DNA was used to prepare libraries for the PacBio RSII following the Pacific Biosciences ‘Procedure and Checklist-20 kb Template Preparation Using BluePippin Size-Selection System’ protocol. DNA (10 ug) was sheared with a Covaris gTube, 4500 rpm for 2 min and the BluePippin cassette used was ‘0.75%DF Marker S1 high-pass 15–20 kb’ with selection of 12–50 kb. Sequencing was performed for 14 cells on the PacBio RSII. Raw reads longer than 20 kb were used as seed reads and reads shorter than 20 kb were used to correct them by the RS_PreAssembler.1 protocol with default settings from the Pacific Biosciences SMRTanalysis (v2.3.0) software package. The corrected reads were then assembled using CANU (version 1.8)12 and ABruijn assembler (version 2.0b)13. Quiver (part of the SMRTanalysis suite) was then run on the final assembly to fix PacBio sequencing errors. Annotation was performed using the online tool CpGAVAS21. The genome was plotted using OGDraw22. Repeats were identified by blasting the assembly against itself.

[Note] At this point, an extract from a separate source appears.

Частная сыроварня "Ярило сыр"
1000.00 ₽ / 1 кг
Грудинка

The published chloroplast genome assembly2 and the raw reads from the whole genome assembly of the Musang King variety durian1 (SRX3204603) were downloaded from NCBI. All of our corrected reads and the SRX3204603 reads were then mapped to our assembly and the published assembly, using BWA MEM for the PacBio reads and bowtie23 for the Illumina reads, to confirm that the assembly was supported by the majority of reads. Read depth was calculated from each set of mapping data using samtools depth and plotted using ggplot2 in R.

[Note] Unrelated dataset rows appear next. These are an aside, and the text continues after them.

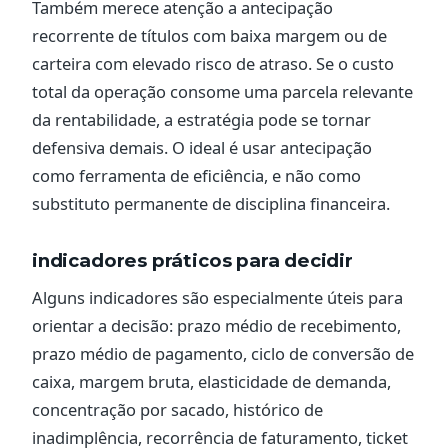
Também merece atenção a antecipação
recorrente de títulos com baixa margem ou de
carteira com elevado risco de atraso. Se o custo
total da operação consome uma parcela relevante
da rentabilidade, a estratégia pode se tornar
defensiva demais. O ideal é usar antecipação
como ferramenta de eficiência, e não como
substituto permanente de disciplina financeira.
indicadores práticos para decidir
Alguns indicadores são especialmente úteis para
orientar a decisão: prazo médio de recebimento,
prazo médio de pagamento, ciclo de conversão de
caixa, margem bruta, elasticidade de demanda,
concentração por sacado, histórico de
inadimplência, recorrência de faturamento, ticket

Sequence comparison and phylogenetic tree

A phylogenetic tree was constructed using 19 species (Gossypium thurberi, Gossypium barbadense, Gossypium arboreum, Gossypium robinsonii, Abelmoschus esculentus, Talipariti hamabo, Hibiscus syriacus, Althaea officinalis, Tilia paucicostata, Tilia oliveri, Tilia mandshurica, Tilia amurensis, Theobroma cacao, Aquilaria sinensis, Arabidopsis thaliana, Brassica napus, Citrus sinensis, Panax ginseng, Sesamum indicum). Gene sequences from each species for 111 common genes (Table 3) were compared and a phylogenetic tree was constructed using MEGA-X with the maximum likelihood method and bootstrap 1000 times24.

Table 3 List of genes that were used to construct a phylogenetic tree.